ASAS, Assessment in SpondyloArthritis international Society; ASAS40, 40% improvement according to the ASAS criteria; axSpA, axial spondyloarthritis; BASDAI50, 50% improvement in the Bath Ankylosing Spondylitis Disease Activity Index; CRP, C reactive protein; HLA-B27, human leucocyte antigen-B27; TNFi, tumour necrosis factor inhibitor.

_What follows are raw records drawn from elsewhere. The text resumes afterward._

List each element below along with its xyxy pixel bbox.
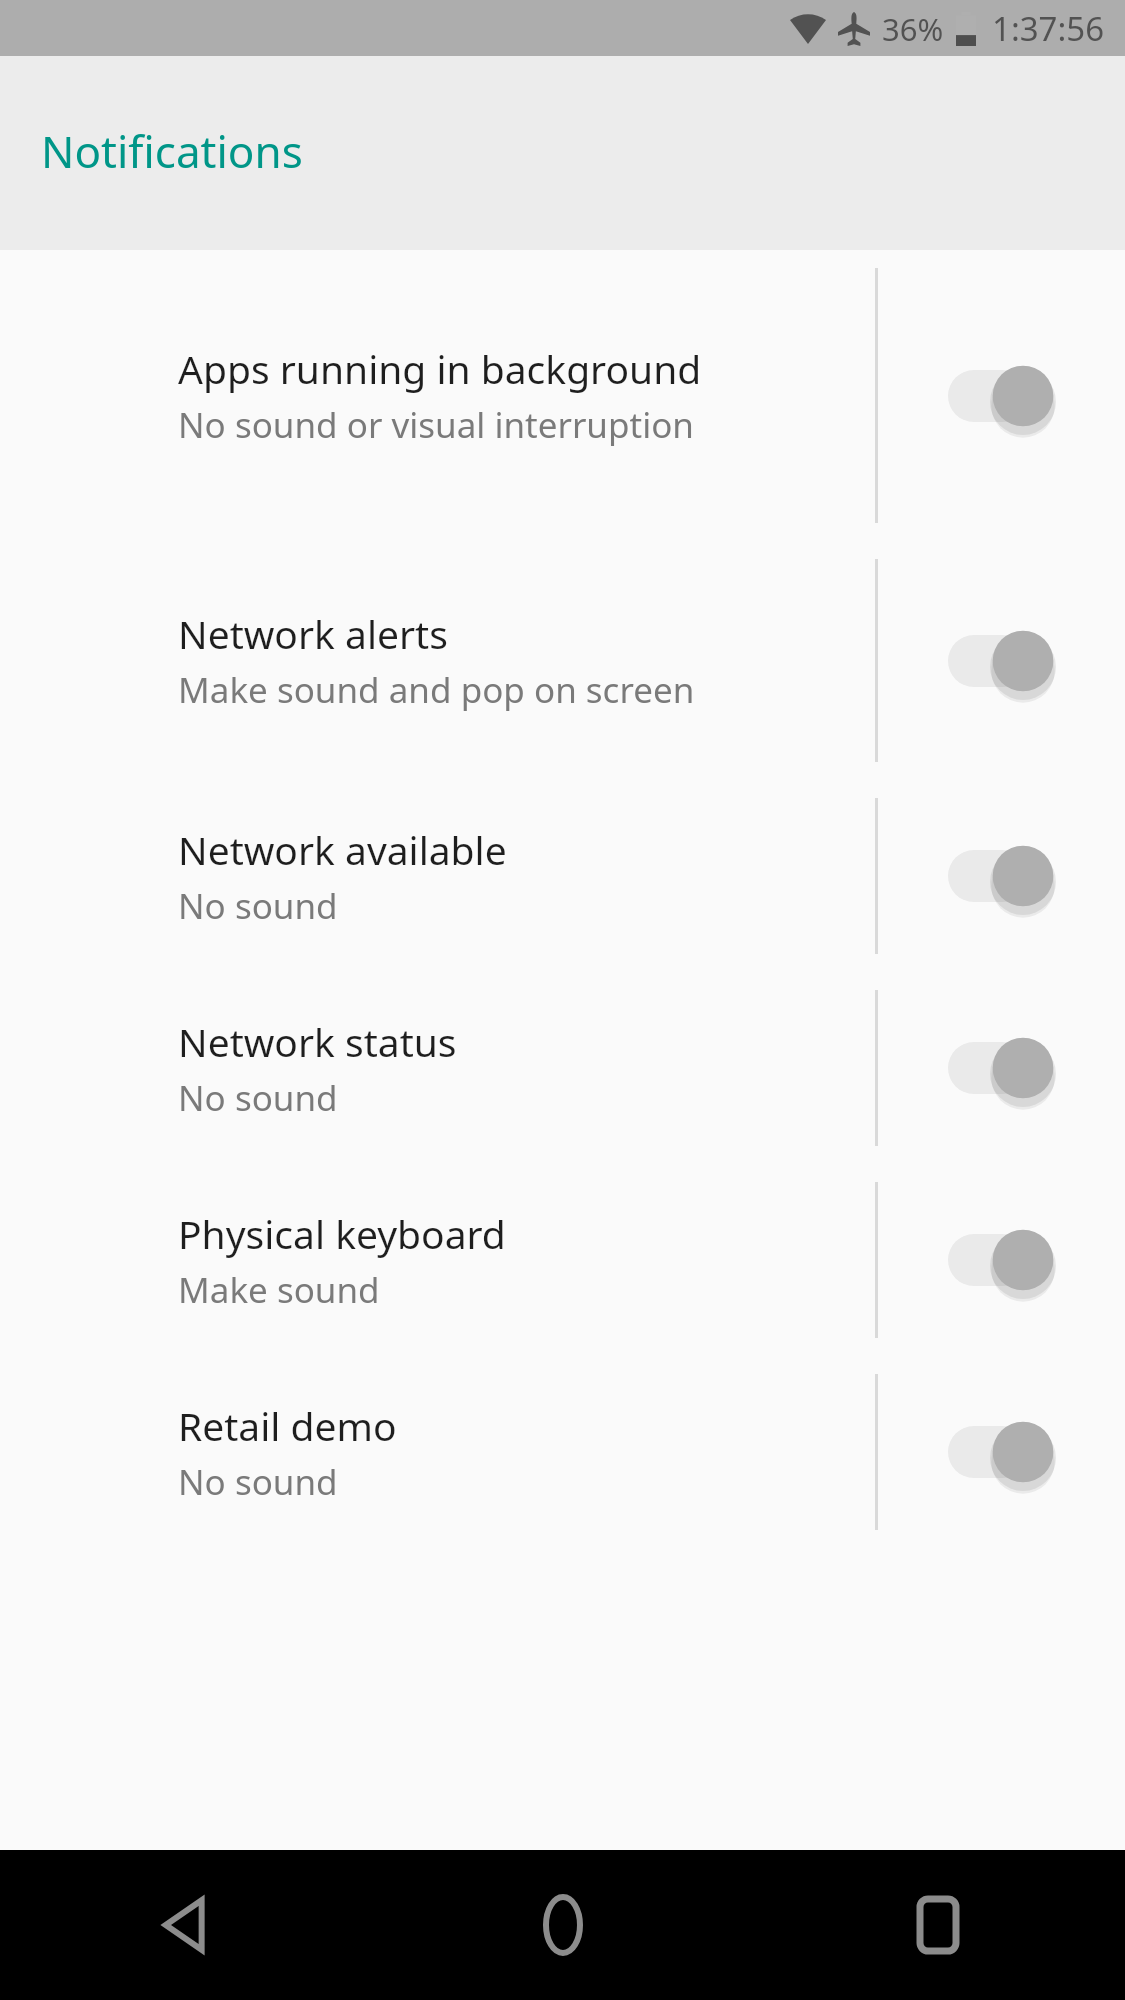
button[interactable]: Network status <box>0 972 1125 1164</box>
button[interactable]: Toggle Network alerts <box>878 541 1125 780</box>
staticText: Make sound and pop on screen <box>178 666 695 714</box>
staticText: No sound <box>178 1074 338 1122</box>
staticText: 36% <box>882 8 944 50</box>
button[interactable]: Recents <box>750 1850 1125 2000</box>
staticText: Retail demo <box>178 1399 397 1452</box>
button[interactable]: Apps running in background <box>0 250 1125 541</box>
button[interactable]: Toggle Network status <box>878 972 1125 1164</box>
button[interactable]: Physical keyboard <box>0 1164 1125 1356</box>
staticText: Physical keyboard <box>178 1207 506 1260</box>
button[interactable]: Toggle Retail demo <box>878 1356 1125 1548</box>
button[interactable]: Toggle Physical keyboard <box>878 1164 1125 1356</box>
button[interactable]: Toggle Network available <box>878 780 1125 972</box>
staticText: 1:37:56 <box>992 6 1105 51</box>
staticText: No sound or visual interruption <box>178 401 694 449</box>
button[interactable]: Network available <box>0 780 1125 972</box>
staticText: Network alerts <box>178 607 448 660</box>
button[interactable]: Retail demo <box>0 1356 1125 1548</box>
staticText: Make sound <box>178 1266 380 1314</box>
staticText: Network available <box>178 823 507 876</box>
button[interactable]: Home <box>375 1850 750 2000</box>
button[interactable]: Back <box>0 1850 375 2000</box>
staticText: Notifications <box>41 121 303 181</box>
staticText: No sound <box>178 882 338 930</box>
staticText: Apps running in background <box>178 342 702 395</box>
button[interactable]: Network alerts <box>0 541 1125 780</box>
staticText: Network status <box>178 1015 457 1068</box>
staticText: No sound <box>178 1458 338 1506</box>
button[interactable]: Toggle Apps running in background <box>878 250 1125 541</box>
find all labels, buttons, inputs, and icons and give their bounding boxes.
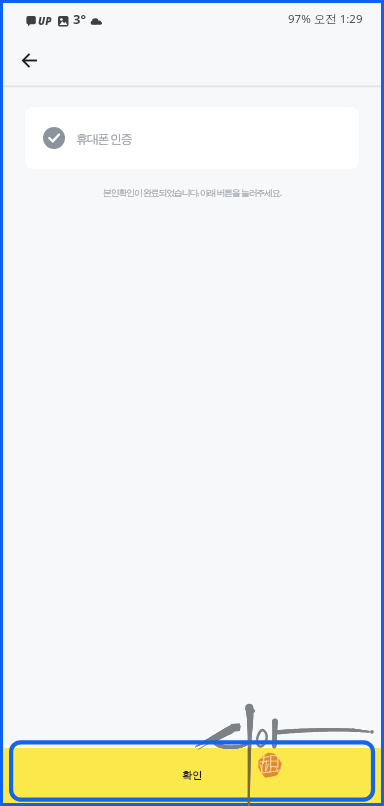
staticText: UP (38, 14, 52, 28)
staticText: 97% 오전 1:29 (288, 11, 363, 27)
button[interactable]: Back (7, 38, 51, 82)
staticText: 휴대폰 인증 (76, 130, 132, 146)
staticText: 확인 (182, 769, 202, 782)
staticText: 3° (73, 10, 86, 28)
button[interactable]: 확인 (3, 748, 381, 803)
button[interactable]: 휴대폰 인증 (25, 107, 359, 169)
staticText: 본인확인이 완료되었습니다. 아래 버튼을 눌러주세요. (3, 186, 381, 198)
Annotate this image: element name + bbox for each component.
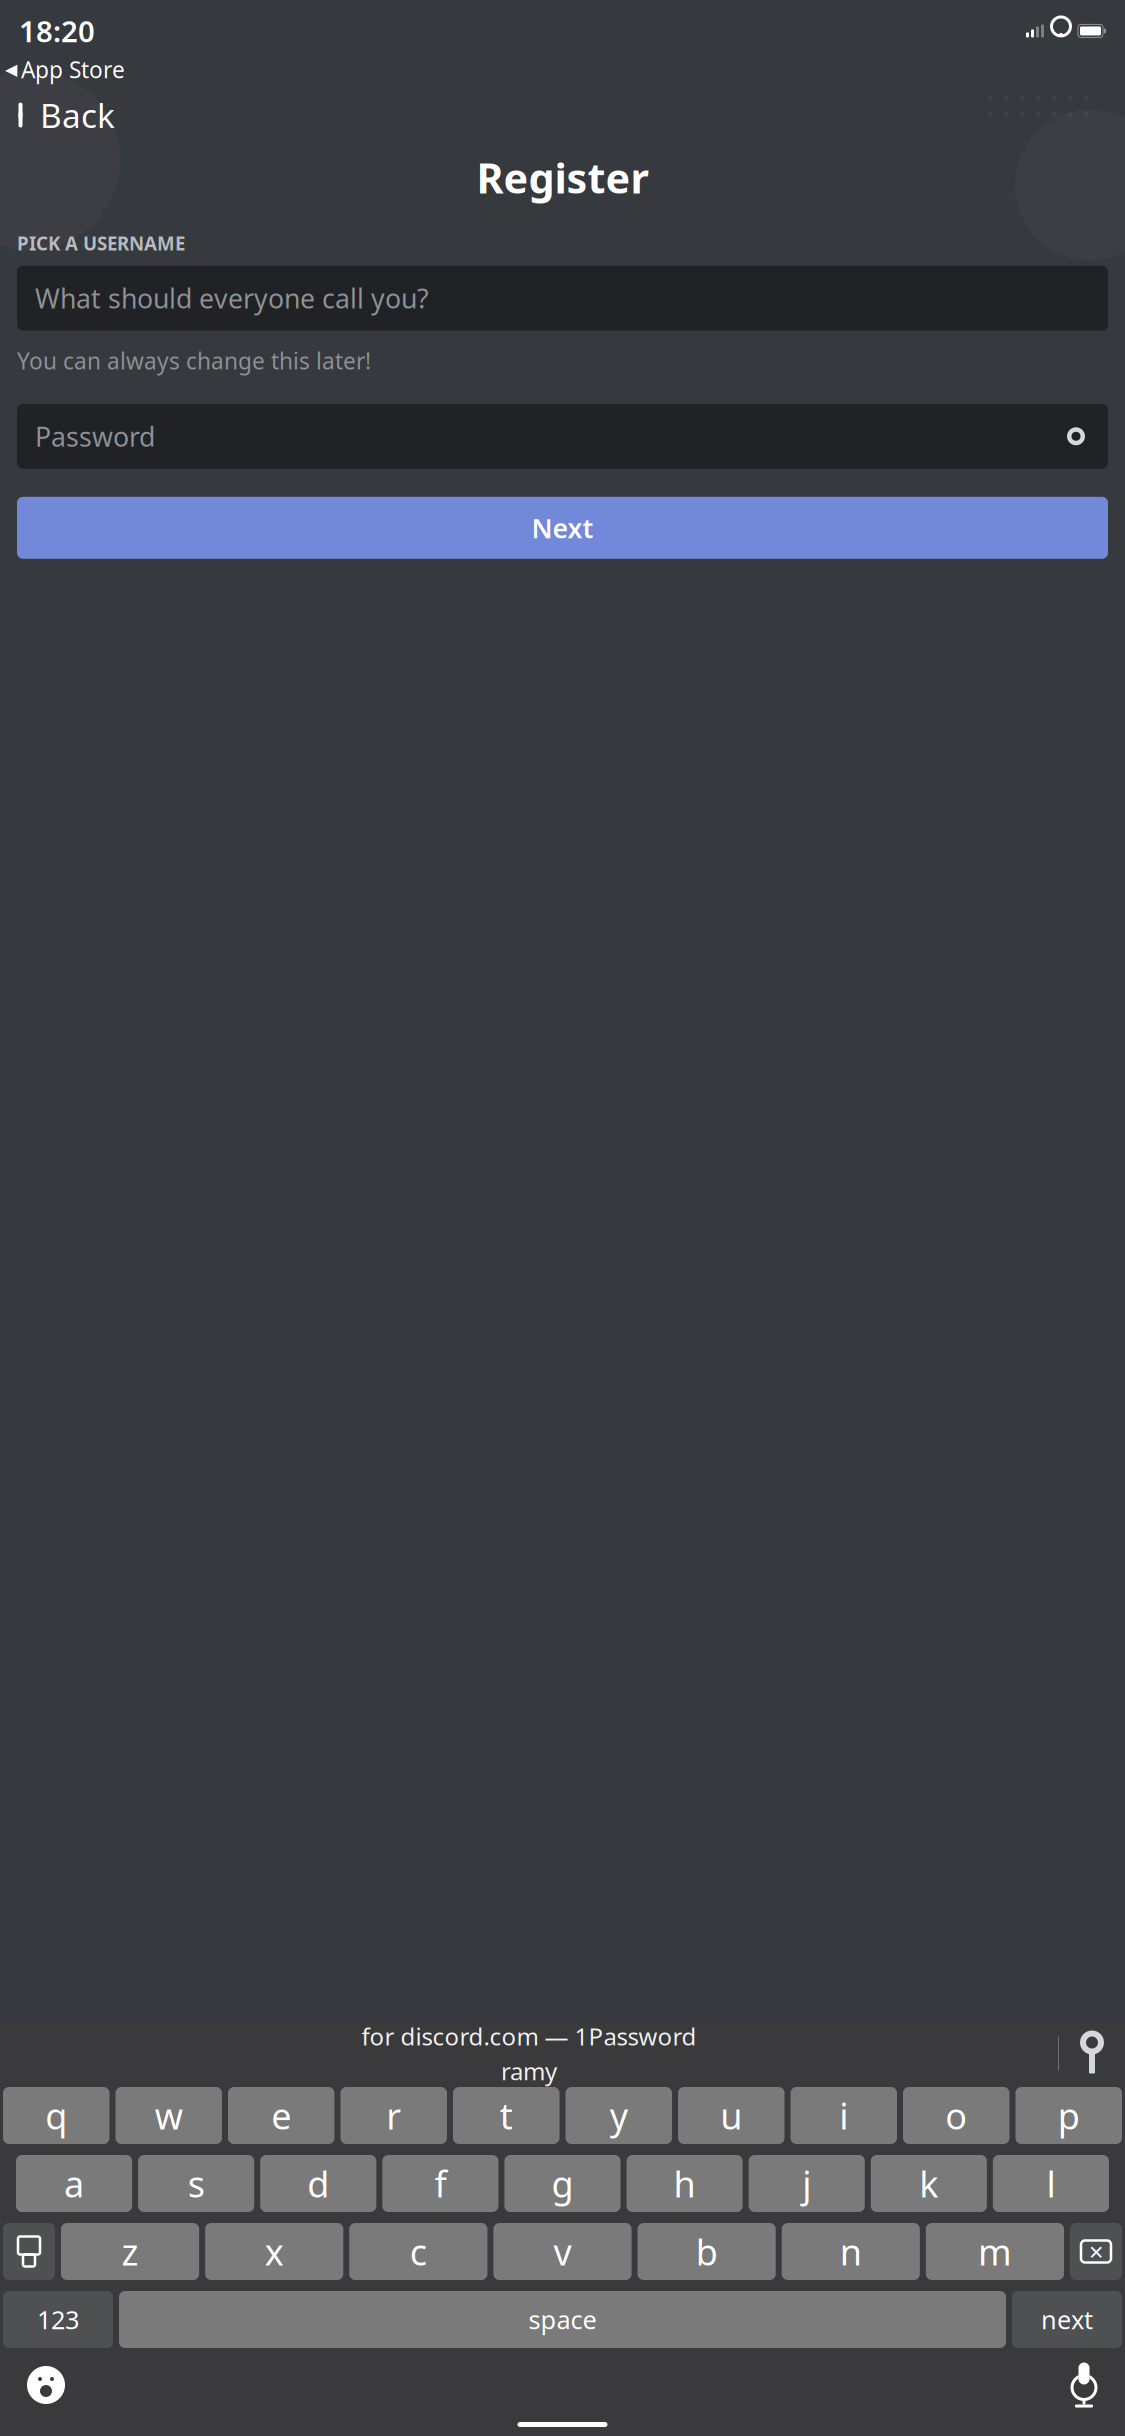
staticText: for discord.com — 1Password (362, 2020, 696, 2052)
button[interactable]: y (566, 2087, 672, 2144)
button[interactable]: Shift (3, 2223, 55, 2280)
staticText: Next (532, 510, 594, 546)
button[interactable]: j (749, 2155, 865, 2212)
button[interactable]: Delete (1070, 2223, 1122, 2280)
button[interactable]: s (138, 2155, 254, 2212)
button[interactable]: q (3, 2087, 110, 2144)
button[interactable]: e (228, 2087, 334, 2144)
staticText: f (434, 2160, 446, 2207)
button[interactable]: Emoji (19, 2358, 73, 2412)
staticText: You can always change this later! (17, 346, 371, 376)
staticText: g (552, 2160, 574, 2207)
button[interactable]: z (61, 2223, 199, 2280)
staticText: m (978, 2228, 1012, 2275)
button[interactable]: r (340, 2087, 447, 2144)
button[interactable]: a (16, 2155, 132, 2212)
staticText: q (45, 2092, 67, 2139)
button[interactable]: Next (17, 497, 1108, 559)
button[interactable]: o (903, 2087, 1010, 2144)
staticText: j (802, 2160, 811, 2207)
button[interactable]: 1Password (1081, 2032, 1125, 2074)
button[interactable]: v (493, 2223, 632, 2280)
staticText: x (265, 2228, 284, 2275)
button[interactable]: c (349, 2223, 487, 2280)
button[interactable]: i (790, 2087, 897, 2144)
button[interactable]: 123 (3, 2291, 113, 2348)
staticText: ◀ (5, 60, 17, 79)
button[interactable]: n (782, 2223, 920, 2280)
button[interactable]: d (260, 2155, 376, 2212)
button[interactable]: next (1012, 2291, 1122, 2348)
staticText: o (945, 2092, 967, 2139)
staticText: Password (35, 419, 155, 454)
staticText: u (720, 2092, 742, 2139)
button[interactable]: Dictation (1062, 2354, 1106, 2416)
staticText: × (1089, 2235, 1103, 2268)
button[interactable]: m (926, 2223, 1064, 2280)
staticText: d (307, 2160, 329, 2207)
staticText: ramy (501, 2055, 557, 2087)
staticText: w (155, 2092, 183, 2139)
button[interactable]: f (382, 2155, 498, 2212)
staticText: r (386, 2092, 401, 2139)
staticText: Register (476, 150, 648, 205)
staticText: PICK A USERNAME (17, 231, 185, 256)
button[interactable]: k (871, 2155, 987, 2212)
staticText: 123 (37, 2303, 79, 2336)
button[interactable]: Password (17, 404, 1108, 469)
button[interactable]: g (504, 2155, 620, 2212)
button[interactable]: x (205, 2223, 343, 2280)
staticText: a (64, 2160, 84, 2207)
button[interactable]: Back (4, 87, 125, 143)
staticText: 18:20 (19, 12, 95, 50)
staticText: l (1046, 2160, 1055, 2207)
staticText: space (528, 2303, 596, 2336)
staticText: What should everyone call you? (35, 280, 429, 316)
staticText: t (500, 2092, 513, 2139)
staticText: k (919, 2160, 938, 2207)
staticText: z (122, 2228, 139, 2275)
button[interactable]: space (119, 2291, 1006, 2348)
staticText: n (840, 2228, 862, 2275)
button[interactable]: w (116, 2087, 222, 2144)
button[interactable]: u (678, 2087, 784, 2144)
staticText: c (410, 2228, 427, 2275)
button[interactable]: What should everyone call you? (17, 266, 1108, 331)
button[interactable]: p (1016, 2087, 1122, 2144)
staticText: v (554, 2228, 572, 2275)
button[interactable]: l (993, 2155, 1109, 2212)
staticText: e (271, 2092, 291, 2139)
button[interactable]: b (638, 2223, 776, 2280)
staticText: h (674, 2160, 696, 2207)
staticText: s (188, 2160, 205, 2207)
staticText: b (696, 2228, 718, 2275)
staticText: Back (40, 93, 115, 137)
staticText: App Store (21, 54, 125, 84)
staticText: p (1058, 2092, 1080, 2139)
staticText: y (610, 2092, 628, 2139)
staticText: i (839, 2092, 848, 2139)
button[interactable]: h (627, 2155, 743, 2212)
button[interactable]: t (453, 2087, 560, 2144)
staticText: next (1041, 2303, 1093, 2336)
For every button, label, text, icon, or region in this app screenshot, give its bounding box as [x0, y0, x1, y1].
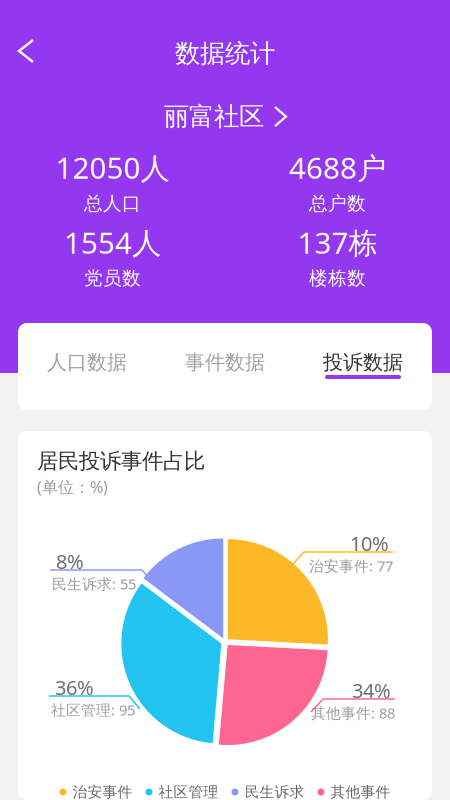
- staticText: 人口数据: [47, 350, 127, 375]
- staticText: 投诉数据: [323, 350, 403, 375]
- staticText: 总人口: [84, 192, 141, 215]
- staticText: 10%: [350, 530, 389, 557]
- staticText: 1554人: [64, 223, 161, 262]
- staticText: 民生诉求: 55: [52, 574, 136, 594]
- staticText: 4688户: [289, 148, 386, 187]
- staticText: 其他事件: [330, 783, 390, 800]
- staticText: (单位：%): [37, 476, 108, 497]
- staticText: 居民投诉事件占比: [37, 448, 205, 474]
- staticText: 34%: [352, 677, 391, 704]
- button[interactable]: 人口数据: [18, 323, 156, 410]
- button[interactable]: 丽富社区: [159, 96, 291, 137]
- staticText: 数据统计: [175, 38, 275, 69]
- staticText: 事件数据: [185, 350, 265, 375]
- staticText: 党员数: [84, 267, 141, 290]
- staticText: 8%: [56, 548, 84, 575]
- staticText: 治安事件: [72, 783, 132, 800]
- staticText: 治安事件: 77: [309, 556, 393, 576]
- staticText: 36%: [55, 674, 94, 701]
- button[interactable]: 民生诉求: [232, 783, 304, 800]
- staticText: 社区管理: [158, 783, 218, 800]
- staticText: 丽富社区: [164, 101, 264, 132]
- staticText: 137栋: [298, 223, 378, 262]
- button[interactable]: Back: [7, 28, 45, 74]
- staticText: 12050人: [56, 148, 170, 187]
- staticText: 总户数: [309, 192, 366, 215]
- button[interactable]: 投诉数据: [294, 323, 432, 410]
- staticText: 其他事件: 88: [311, 703, 395, 722]
- staticText: 民生诉求: [244, 783, 304, 800]
- staticText: 社区管理: 95: [51, 700, 135, 720]
- button[interactable]: 社区管理: [146, 783, 218, 800]
- staticText: 楼栋数: [309, 267, 366, 290]
- button[interactable]: 其他事件: [318, 783, 390, 800]
- button[interactable]: 治安事件: [60, 783, 132, 800]
- button[interactable]: 事件数据: [156, 323, 294, 410]
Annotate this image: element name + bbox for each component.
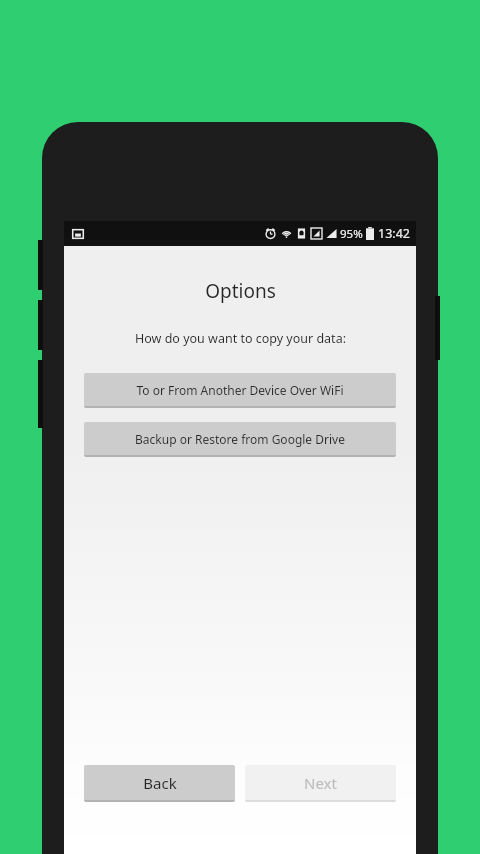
staticText: To or From Another Device Over WiFi xyxy=(136,382,344,398)
staticText: Backup or Restore from Google Drive xyxy=(135,431,345,447)
button[interactable]: Backup or Restore from Google Drive xyxy=(84,422,396,457)
staticText: 13:42 xyxy=(378,225,410,242)
staticText: 95% xyxy=(340,226,363,242)
staticText: Back xyxy=(143,773,177,793)
button[interactable]: To or From Another Device Over WiFi xyxy=(84,373,396,408)
staticText: Next xyxy=(304,773,337,793)
button[interactable]: Back xyxy=(84,765,235,802)
staticText: Options xyxy=(205,278,276,304)
button[interactable]: Next xyxy=(245,765,396,802)
staticText: How do you want to copy your data: xyxy=(135,330,346,347)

The results found in the whole population diagnosed with axSpA were confirmed in patients fulfilling the ASAS classification criteria (table 5). A higher BMI was associated with a significantly reduced treatment response according to BASDAI50 and ASAS40 criteria in this population.

Discussion

This first analysis of patients with early axSpA according to the ASAS definition⁶ in a large observational cohort revealed several important aspects. First, up to 20% of patients recruited over the past two decades had axial symptom duration of ≤2 years and fulfilled the new definition for early axSpA. Second, patients with early axSpA were very comparable with patients with longer axial symptom duration regarding important disease characteristics, with the exception of factors affected by time (such as age, radiographical damage and impairment of spinal mobility). Finally, the effectiveness of TNFi, assessed through the evaluation of their retention as well as ASAS40 and BASDAI50 response rates, was comparable in early and established axSpA.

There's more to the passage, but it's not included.